Выбрать главу

Должность — слесарь цеха КИП и автоматики.

Время поступления на работу — 1941 год.

Снова переворачивается страница.

«Сведения о переходе на новую работу», — такова надпись вверху совершенно чистой страницы. На ней появляется первый титр: «Запись в трудовой книжке».

Точнее было бы сказать — одна запись в трудовой книжке, потому что двадцать три года, с 1941 года по настоящее время, работает Валентин Сивков на одном и том же предприятии, в одном и том же цехе.

Ну, а если писать с самого начала, то я должен рассказать о первой нашей встрече.

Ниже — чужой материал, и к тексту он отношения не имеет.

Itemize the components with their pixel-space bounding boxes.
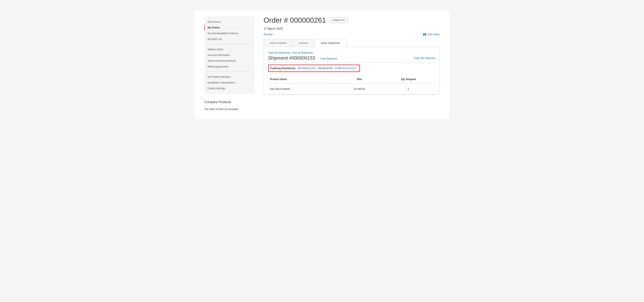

У Валентина Сивкова настолько характерные черты лица, что его узнать после лет, прошедших со времени съемки киноочерка, совсем нетрудно.

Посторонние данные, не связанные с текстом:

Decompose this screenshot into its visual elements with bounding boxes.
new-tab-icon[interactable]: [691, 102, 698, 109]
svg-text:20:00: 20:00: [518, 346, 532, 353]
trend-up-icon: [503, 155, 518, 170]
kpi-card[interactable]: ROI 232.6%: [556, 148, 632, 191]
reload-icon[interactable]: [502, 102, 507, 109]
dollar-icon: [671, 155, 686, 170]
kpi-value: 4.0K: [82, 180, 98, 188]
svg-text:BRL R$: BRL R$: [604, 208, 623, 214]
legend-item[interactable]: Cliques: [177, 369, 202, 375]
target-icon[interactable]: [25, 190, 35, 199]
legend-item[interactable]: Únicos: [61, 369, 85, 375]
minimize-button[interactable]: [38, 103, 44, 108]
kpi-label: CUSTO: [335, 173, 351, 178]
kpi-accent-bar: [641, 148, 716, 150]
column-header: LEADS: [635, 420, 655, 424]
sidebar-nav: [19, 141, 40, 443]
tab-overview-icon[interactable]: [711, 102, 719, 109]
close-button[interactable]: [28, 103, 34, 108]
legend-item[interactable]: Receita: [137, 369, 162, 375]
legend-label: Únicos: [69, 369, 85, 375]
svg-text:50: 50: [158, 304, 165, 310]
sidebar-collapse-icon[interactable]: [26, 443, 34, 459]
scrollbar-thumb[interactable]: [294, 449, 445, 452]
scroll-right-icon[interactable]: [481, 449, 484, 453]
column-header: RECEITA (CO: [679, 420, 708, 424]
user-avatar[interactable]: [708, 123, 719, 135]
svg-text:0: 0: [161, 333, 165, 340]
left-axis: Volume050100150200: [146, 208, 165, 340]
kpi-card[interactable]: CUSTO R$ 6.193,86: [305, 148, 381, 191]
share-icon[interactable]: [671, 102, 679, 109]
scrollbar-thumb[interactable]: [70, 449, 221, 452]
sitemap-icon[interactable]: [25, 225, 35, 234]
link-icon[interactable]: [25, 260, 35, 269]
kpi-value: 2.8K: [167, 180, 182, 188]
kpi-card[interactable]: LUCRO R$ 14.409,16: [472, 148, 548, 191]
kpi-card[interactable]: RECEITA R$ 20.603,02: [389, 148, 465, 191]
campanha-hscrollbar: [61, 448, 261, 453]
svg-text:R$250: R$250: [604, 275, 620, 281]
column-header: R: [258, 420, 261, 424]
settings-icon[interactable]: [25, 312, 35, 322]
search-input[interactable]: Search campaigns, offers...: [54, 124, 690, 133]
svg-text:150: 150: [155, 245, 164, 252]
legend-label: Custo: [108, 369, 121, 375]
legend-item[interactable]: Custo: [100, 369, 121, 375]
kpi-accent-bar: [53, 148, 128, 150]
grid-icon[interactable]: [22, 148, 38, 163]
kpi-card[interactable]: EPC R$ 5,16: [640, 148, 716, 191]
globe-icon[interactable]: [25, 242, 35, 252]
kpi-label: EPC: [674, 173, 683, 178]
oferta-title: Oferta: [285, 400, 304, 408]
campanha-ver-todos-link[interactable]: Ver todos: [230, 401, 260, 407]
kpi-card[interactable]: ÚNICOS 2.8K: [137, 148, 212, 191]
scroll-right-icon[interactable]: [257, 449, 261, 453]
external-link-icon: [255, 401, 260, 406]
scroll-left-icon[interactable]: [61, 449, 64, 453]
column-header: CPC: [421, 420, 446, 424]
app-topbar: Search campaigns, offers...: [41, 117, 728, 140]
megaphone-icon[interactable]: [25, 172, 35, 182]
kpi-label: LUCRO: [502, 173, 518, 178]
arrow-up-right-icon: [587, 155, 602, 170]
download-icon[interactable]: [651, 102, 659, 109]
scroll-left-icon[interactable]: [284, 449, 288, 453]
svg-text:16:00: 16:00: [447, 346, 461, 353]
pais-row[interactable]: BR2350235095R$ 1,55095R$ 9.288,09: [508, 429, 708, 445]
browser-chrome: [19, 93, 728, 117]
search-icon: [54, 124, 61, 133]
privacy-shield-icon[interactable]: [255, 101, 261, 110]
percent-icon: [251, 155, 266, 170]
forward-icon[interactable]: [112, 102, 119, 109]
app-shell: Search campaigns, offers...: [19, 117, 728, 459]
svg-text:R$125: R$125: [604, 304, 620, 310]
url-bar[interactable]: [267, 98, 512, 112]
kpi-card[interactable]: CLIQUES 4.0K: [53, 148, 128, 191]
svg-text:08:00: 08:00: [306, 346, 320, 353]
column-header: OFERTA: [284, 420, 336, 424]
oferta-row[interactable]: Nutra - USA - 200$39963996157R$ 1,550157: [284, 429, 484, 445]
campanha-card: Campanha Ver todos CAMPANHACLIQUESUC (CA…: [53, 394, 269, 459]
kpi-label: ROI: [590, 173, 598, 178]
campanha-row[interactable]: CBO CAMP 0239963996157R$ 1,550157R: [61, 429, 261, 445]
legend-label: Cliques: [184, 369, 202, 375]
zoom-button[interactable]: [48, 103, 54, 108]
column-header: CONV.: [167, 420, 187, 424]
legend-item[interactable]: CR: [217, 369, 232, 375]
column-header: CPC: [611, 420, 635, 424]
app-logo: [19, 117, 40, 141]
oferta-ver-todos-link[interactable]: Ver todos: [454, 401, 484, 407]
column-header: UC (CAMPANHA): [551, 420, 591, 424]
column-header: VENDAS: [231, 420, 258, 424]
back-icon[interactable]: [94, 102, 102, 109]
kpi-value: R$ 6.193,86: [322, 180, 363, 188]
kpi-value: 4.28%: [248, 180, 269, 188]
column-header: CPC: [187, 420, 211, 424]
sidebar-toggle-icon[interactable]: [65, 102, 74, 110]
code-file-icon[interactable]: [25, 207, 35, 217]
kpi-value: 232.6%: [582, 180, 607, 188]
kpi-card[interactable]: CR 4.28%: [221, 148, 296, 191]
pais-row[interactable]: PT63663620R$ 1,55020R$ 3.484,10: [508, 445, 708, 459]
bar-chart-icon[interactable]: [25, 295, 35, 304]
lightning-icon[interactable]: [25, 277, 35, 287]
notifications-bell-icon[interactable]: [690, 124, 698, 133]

Мне назвали его фамилию, сказали приблизительно, где он работает, и после нескольких звонков по телефону я добрался до начальника цеха КИП и автоматики Давида Абрамовича Дрындера. Он сказал, что Валентин где-то на заводе, в цехе, но он постарается передать ему.

И вот около пяти, когда мы закончили разговор с Павлом, в номер, широко распахнув дверь, вошел Валентин, собственной своей персоной. Стоило взглянуть на его лицо, расплывшееся в широкой улыбке, чтобы понять, что он сегодня навеселе. Увидав Павла, он страшно обрадовался, попробовал даже поцеловаться. Наговорил ему много ласковых слов, а потом, начав выговаривать за то, что он у него не появляется, заклеймил его как предателя, забывшего старых друзей.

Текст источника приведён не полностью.